Moving to Melbourne I was sullen because GyG had not yet arrived. Fortunately for me there was a burgeoning Mexican scene and Senoritas, Mamasita, Fonda and Pacos Tacos would entertain me. Some would say that you can not compare GyG to these fine restaurants, which you really can't, but GyG is supposed to personify quick and easy (and cheap) street food. They win easily in the value for money category.

A few months ago GyG announced that they would be opening a location at Highpoint Shopping Centre in Melbourne but I suppose it was because of the raft of alternatives in the CBD I didn't feel the need to invest more in public transport or a cab (or shock horror actually drive) to Highpoint so when I walked past the construction site for the new GyG on Swanston Street en route to Melbourne Central the other month, I was excited. Being a subscriber to the GyG twitter feed (@guzmanygomez) I knew they were opening in the CBD at some point so seeing the site made me happy. What a convenient location. (Update on 18/02/13: I visited the GyG at Highpoint Shopping Centre in Maribyrnong. Compared to the other locations, this one is remarkably calm. It is located near the Hoyts Cinema and there is a small dining area off of the pedestrian thoroughfare. I was shocked to see only one person preparing the food and only one person attending the counter. After all of the other locations being a hive of activity, I started to wonder if this was an appropriate venue for a GyG. Still, the food was the same quality as the other locations and I thoroughly enjoyed by burrito, the table service and the condiments on offer. Alcohol is also available) 
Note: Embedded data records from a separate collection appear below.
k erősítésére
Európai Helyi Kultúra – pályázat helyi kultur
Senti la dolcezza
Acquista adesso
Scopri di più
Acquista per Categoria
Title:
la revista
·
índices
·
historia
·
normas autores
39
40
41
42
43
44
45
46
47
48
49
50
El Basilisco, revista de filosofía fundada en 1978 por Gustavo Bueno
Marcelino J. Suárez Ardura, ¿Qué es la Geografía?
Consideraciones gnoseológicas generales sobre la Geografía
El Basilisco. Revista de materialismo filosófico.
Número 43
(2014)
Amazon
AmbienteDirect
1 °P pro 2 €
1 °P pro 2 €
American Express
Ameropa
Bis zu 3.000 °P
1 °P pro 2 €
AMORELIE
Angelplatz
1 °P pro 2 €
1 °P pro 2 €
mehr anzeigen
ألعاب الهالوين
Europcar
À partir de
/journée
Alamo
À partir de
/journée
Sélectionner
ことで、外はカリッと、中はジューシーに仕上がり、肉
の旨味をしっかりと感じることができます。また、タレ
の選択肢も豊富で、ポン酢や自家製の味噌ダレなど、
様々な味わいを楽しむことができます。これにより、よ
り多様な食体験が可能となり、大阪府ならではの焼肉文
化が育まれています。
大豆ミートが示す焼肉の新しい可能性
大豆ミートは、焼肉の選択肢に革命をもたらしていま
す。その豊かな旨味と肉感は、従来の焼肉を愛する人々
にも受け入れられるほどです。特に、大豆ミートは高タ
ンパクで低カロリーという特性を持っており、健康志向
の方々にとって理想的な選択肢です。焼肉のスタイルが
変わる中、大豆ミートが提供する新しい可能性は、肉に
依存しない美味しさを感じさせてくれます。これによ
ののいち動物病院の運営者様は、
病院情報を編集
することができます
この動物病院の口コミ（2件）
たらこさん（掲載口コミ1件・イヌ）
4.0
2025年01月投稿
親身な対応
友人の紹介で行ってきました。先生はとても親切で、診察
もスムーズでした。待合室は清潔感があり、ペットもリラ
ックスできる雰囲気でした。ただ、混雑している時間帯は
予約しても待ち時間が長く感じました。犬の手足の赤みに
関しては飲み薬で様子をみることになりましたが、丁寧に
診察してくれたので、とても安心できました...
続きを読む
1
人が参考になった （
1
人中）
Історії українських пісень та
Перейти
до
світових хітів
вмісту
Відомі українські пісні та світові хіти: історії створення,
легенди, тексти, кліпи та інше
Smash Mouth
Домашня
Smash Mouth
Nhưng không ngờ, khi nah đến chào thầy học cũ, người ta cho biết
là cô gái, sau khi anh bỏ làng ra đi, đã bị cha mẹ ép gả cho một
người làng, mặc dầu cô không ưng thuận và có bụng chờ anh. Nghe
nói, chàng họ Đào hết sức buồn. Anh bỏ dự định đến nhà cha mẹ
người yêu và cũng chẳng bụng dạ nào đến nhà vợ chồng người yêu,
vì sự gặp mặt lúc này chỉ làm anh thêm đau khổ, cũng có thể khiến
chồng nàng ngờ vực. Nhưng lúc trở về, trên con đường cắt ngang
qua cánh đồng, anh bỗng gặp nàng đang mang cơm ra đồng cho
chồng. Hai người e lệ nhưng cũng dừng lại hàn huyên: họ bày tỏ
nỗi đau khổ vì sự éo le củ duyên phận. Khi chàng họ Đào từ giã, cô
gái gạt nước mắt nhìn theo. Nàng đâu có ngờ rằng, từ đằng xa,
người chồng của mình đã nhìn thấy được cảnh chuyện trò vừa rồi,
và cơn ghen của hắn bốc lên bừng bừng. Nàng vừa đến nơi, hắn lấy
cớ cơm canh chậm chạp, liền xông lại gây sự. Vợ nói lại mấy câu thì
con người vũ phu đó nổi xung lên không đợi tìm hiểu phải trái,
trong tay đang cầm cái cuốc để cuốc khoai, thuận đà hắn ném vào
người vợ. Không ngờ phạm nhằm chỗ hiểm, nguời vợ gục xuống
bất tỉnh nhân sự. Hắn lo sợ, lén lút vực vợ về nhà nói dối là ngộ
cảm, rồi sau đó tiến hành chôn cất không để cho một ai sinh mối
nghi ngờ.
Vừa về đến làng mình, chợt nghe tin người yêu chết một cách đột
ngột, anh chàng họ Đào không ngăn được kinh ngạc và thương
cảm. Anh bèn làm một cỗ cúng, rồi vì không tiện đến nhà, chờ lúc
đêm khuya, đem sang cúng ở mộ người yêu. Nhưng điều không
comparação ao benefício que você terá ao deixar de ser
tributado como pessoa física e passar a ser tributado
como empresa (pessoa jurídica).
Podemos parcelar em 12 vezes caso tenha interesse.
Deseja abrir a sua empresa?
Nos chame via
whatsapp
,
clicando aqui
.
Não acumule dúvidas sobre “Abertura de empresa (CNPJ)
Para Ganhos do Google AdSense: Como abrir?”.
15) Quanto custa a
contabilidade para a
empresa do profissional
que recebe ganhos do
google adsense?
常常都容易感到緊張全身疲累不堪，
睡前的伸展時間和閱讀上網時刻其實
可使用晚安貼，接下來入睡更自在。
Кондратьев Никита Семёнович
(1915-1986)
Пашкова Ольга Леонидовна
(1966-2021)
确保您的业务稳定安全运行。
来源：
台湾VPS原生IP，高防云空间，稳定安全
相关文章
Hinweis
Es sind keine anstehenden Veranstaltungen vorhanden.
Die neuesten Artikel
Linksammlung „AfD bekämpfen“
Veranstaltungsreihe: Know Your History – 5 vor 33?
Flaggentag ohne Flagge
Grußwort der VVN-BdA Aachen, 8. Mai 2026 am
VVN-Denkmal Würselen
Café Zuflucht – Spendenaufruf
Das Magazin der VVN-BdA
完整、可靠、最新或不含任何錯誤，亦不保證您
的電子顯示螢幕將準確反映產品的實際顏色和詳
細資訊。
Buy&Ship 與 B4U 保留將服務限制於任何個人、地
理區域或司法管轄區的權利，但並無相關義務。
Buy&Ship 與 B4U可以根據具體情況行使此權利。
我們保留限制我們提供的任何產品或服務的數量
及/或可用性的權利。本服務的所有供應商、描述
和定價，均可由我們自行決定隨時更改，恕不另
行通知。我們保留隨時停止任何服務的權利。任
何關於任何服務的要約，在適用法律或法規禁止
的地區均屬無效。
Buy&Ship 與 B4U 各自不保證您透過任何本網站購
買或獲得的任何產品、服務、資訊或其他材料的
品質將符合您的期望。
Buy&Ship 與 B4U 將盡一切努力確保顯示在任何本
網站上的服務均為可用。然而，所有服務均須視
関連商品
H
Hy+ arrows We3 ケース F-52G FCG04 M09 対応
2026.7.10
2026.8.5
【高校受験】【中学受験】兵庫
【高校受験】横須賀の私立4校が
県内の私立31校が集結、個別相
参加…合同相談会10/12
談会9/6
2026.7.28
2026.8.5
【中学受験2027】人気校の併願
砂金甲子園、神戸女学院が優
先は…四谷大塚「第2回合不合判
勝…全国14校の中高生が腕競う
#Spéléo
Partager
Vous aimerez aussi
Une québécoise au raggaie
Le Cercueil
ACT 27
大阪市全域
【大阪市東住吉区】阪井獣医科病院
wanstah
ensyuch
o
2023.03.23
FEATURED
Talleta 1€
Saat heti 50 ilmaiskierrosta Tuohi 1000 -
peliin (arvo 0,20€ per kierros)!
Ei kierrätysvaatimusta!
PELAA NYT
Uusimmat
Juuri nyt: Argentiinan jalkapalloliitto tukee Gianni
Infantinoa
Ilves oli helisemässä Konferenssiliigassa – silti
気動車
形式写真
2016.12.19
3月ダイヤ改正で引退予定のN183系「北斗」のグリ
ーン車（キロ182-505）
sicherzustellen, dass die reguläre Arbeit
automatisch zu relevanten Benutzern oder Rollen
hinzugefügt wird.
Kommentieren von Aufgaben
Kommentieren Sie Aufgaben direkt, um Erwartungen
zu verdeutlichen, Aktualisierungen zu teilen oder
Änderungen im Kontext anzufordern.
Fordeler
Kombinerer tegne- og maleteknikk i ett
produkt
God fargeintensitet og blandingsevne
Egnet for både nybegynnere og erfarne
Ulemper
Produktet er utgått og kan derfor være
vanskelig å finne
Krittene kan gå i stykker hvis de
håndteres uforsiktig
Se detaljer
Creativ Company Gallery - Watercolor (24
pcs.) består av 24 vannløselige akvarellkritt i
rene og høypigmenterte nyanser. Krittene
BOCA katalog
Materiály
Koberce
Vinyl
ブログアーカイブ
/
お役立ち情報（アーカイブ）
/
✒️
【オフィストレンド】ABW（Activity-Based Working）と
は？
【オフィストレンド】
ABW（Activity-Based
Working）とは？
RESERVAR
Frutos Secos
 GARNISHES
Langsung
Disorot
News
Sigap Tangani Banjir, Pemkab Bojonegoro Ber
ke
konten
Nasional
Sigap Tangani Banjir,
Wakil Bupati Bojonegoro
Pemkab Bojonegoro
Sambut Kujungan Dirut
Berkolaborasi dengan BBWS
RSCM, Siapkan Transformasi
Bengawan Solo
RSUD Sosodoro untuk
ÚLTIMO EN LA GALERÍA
The Swanson Street location, since it is located in what was formerly Asian grocery is the largest GyG I have seen that is constrained by walls. Not only do they have windows that open toward Swanson Street so you can people watch (people almost as interesting as those that you would find in Kings Cross) but there is air conditioning. Not being forced into a food court is novel, not being relegated to communal tables is welcome and on a warm Melbourne day, it was certainly nice to be greeted by air conditioning first and then by a smile at the counter second. There was no queue when I visited and all of the tables were clean. One of the team members was at the door offering passers-by samples of chips and guacamole and after I ordered my burrito and tacos it was quickly delivered whilst I caught up on my Twitter feed. As soon as your food has been exhausted other team members will happily remove your rubbish and clean your table. It is the cleanest GyG that I have seen. Most however are in and around food courts, so it was refreshing to have inexpensive food that didn't appear "cheap" and yet another location that is adhering to the consistent GyG formula.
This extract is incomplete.